I honestly don't understand how people can refuse the idea of that some parts most certainly can be reviewed with the help of a computer. There wasn't a "how good is this book" score because a computer might not be able to tell that yet, I don't understand the issue in looking at the number of adverbs in a book with the help of a computer.
Software people are intensely susceptible to the McNamara Fallacy:
“But when the McNamara discipline is applied too literally, the first step is to measure whatever can be easily measured. The second step is to disregard that which can't easily be measured or given a quantitative value. The third step is to presume that what can't be measured easily really isn't important. The fourth step is to say that what can't be easily measured really doesn't exist. This is suicide.”
— Daniel Yankelovich, "Interpreting the New Life Styles", Sales Management (1971)
Is there a counter fallacy along the lines of "if we can't measure everything, we shouldn't measure anything"? It can still be an interesting, fun and informative exercise while keeping in mind that it may be limited.

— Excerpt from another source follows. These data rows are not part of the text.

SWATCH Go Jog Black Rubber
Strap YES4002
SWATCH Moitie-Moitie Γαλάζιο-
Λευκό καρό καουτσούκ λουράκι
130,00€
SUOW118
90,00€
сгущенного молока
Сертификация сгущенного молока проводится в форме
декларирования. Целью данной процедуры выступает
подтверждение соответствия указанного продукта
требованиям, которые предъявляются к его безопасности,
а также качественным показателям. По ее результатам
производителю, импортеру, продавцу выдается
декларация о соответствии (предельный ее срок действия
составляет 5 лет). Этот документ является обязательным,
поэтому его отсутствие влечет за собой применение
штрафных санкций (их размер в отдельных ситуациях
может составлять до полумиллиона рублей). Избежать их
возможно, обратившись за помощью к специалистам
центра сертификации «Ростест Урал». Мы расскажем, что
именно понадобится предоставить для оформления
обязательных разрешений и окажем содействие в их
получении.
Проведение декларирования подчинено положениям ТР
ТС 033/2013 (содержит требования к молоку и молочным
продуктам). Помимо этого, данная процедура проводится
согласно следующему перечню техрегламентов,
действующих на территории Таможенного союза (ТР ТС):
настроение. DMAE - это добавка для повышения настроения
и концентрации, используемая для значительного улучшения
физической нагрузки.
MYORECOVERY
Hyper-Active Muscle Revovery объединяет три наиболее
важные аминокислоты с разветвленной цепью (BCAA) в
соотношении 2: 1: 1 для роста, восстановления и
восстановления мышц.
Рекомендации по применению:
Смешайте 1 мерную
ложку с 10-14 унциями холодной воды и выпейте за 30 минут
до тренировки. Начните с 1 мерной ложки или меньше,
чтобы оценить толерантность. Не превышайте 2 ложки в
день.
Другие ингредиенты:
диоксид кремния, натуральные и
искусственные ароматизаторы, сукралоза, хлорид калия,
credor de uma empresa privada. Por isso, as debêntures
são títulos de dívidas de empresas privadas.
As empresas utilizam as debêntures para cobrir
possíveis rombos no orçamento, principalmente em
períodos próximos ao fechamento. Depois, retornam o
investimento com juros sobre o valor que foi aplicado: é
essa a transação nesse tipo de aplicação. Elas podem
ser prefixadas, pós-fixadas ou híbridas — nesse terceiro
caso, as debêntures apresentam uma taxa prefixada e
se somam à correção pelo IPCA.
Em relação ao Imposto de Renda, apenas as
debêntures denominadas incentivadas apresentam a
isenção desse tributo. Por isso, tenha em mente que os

> I don't understand the issue in looking at the number of adverbs in a book with the help of a computer.
I think that authors see an issue with their IP being fed to an algorithmic black box that will certainly make a lot of money, but authors won't see any of it, and for which engineers say "don't worry, it is not stealing your IP, just let us make money the way we want and shut up".

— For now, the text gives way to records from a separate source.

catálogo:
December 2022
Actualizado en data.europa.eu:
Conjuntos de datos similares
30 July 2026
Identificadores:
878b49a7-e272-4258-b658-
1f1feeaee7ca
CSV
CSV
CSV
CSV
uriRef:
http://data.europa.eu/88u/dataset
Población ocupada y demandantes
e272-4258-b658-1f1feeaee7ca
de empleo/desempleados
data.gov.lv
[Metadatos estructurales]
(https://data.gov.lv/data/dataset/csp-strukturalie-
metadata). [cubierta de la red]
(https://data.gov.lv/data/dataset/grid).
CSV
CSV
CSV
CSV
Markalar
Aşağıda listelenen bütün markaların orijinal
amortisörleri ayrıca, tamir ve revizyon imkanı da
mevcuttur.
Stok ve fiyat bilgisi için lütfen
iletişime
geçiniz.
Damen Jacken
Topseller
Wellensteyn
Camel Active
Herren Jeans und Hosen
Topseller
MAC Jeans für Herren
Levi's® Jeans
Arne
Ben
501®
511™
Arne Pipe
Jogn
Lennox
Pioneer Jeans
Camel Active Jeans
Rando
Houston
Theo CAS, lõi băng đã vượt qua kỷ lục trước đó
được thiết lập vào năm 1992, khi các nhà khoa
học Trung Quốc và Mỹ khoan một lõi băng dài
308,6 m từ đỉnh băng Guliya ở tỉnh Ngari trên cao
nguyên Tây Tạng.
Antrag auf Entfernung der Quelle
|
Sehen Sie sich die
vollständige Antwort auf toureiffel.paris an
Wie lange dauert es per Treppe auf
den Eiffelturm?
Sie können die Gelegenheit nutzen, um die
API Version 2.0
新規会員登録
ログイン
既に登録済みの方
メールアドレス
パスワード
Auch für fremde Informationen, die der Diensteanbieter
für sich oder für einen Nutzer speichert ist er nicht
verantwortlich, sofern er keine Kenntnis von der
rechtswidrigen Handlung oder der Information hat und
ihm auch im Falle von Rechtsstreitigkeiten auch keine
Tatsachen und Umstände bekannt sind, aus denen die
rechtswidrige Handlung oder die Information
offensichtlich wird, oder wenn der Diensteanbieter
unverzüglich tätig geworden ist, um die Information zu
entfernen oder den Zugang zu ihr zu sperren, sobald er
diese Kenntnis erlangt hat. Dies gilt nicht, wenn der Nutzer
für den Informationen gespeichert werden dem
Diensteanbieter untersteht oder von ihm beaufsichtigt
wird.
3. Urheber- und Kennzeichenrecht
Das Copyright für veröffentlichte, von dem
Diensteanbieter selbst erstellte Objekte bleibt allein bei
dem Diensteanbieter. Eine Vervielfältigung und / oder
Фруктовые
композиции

What if OpenAI could prove that their algorithms are not stealing IP? I think it's easy: they just can't. They don't even formally know what their algorithm can and cannot do.
If I was an author or an artist, I would most definitely want a new kind of legal way to make sure that if I don't want my work to be used as training data, then it most definitely isn't. Of course that's not really possible, because who can audit the algorithmic black box and see if my work was used in the training?
How was the tool in question, the tool the book authors were outraged about, "stealing their IP"? It's also unclear how it would make any money at all -- indeed, the tool's author even said it made no money.
I believe that the authors are not fighting against that tool in particular. They are fighting about generative AIs being trained with their material without their consent.
Which is totally legit to me. Maybe this tool is just a collateral damage of a much bigger debate, I don't know. The fact is that in the bigger debate, it does feel like engineers don't seem to care much about the artists. Why would the artists care about individual engineers and individual use-cases?